Students can recite facts. They recognize names like Auschwitz. They understand that something terrible happened. But too often, it remains distant—historical rather than human, known but not felt.
And memory that isn’t felt does not last.
This is where the quiet power of two very different ideas begins to intersect: the defiant voice of the partisans, and a simple question posed to a child—what would you carry in your pocket if you had to leave home forever?
The In My Pocket project was created to bridge this gap. It invites students not to start with statistics or timelines, but with themselves. Through reflection, creativity and storytelling, they begin to understand the lived experience of children forced to flee during the Holocaust—especially those of the Kindertransport.

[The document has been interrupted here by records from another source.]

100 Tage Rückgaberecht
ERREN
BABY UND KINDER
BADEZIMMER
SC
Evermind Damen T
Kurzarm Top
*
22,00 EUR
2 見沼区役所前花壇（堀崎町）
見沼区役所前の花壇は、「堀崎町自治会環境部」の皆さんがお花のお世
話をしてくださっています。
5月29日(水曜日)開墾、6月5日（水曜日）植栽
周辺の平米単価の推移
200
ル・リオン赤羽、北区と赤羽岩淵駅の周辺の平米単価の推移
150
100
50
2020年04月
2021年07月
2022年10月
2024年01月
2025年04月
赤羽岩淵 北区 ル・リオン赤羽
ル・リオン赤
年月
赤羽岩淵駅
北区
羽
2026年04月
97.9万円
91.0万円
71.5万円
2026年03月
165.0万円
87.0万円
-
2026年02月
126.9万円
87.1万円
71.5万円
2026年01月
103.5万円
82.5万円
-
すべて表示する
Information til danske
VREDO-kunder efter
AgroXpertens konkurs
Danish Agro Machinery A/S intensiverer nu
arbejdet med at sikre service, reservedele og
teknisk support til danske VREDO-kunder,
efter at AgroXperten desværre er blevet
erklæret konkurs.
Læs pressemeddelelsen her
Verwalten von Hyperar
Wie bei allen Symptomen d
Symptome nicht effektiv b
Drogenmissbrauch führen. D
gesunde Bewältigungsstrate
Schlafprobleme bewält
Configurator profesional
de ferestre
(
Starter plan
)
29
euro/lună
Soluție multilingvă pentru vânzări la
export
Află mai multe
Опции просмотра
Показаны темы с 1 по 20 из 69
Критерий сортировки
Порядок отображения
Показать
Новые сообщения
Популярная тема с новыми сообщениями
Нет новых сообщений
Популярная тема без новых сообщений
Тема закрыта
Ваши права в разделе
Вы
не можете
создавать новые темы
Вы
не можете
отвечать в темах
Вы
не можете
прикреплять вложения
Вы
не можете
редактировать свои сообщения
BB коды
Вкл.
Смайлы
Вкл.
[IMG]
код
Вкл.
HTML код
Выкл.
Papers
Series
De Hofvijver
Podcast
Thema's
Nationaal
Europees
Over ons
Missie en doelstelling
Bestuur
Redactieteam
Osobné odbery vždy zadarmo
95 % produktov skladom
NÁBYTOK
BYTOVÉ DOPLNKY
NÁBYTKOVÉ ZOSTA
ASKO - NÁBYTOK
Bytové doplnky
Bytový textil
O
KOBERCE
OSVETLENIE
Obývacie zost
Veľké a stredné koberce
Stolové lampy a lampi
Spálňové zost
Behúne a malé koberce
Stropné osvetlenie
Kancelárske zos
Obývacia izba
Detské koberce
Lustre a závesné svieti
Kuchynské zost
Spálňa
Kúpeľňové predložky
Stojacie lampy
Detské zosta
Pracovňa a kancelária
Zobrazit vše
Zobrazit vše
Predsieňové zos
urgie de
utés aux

It is not a history lesson. It is a human one.
And in that moment of reflection, something shifts.
A pocket becomes more than a pocket. It becomes a vessel of identity. A symbol of memory. A question of what matters most when everything else is stripped away.
In this way, the project echoes the spirit of The Partisans’ Song.
Because the song was never just about resistance in the physical sense. It was about carrying something forward—language, identity, belief—when the world was trying to erase it.
The partisans had no certainty of survival. But they had conviction. They had voice. They had something they refused to surrender.
Today, we ask our students: what would you refuse to surrender?
What memory would you hold onto?
What part of yourself would you carry, no matter what?
These are not abstract questions. They are the foundation of empathy.
And empathy is what transforms Holocaust education from information into understanding.
For decades, survivors carried this connection for us. Their presence collapsed time. Their stories made the past immediate. Their voices made it impossible to look away.
But we are now entering a world where that living bridge is disappearing.
We must build new ones.
The answer is not more content. It is deeper connection.
The answer is not louder messaging. It is more personal engagement.
The answer lies in helping young people see themselves in the story—not as distant observers, but as participants in the moral questions it raises.
This is why projects like In My Pocket matter.
They do not replace history. They make it stick.
They transform remembrance from something we observe into something we carry.
Just as the partisans carried their song.
Just as Kindertransport children carried fragments of their lives in small suitcases and pockets.
Just as we must now carry their memory forward.
Because remembrance is not passive.
It is something we hold.
Something we choose.
Something we carry—long after the lesson ends.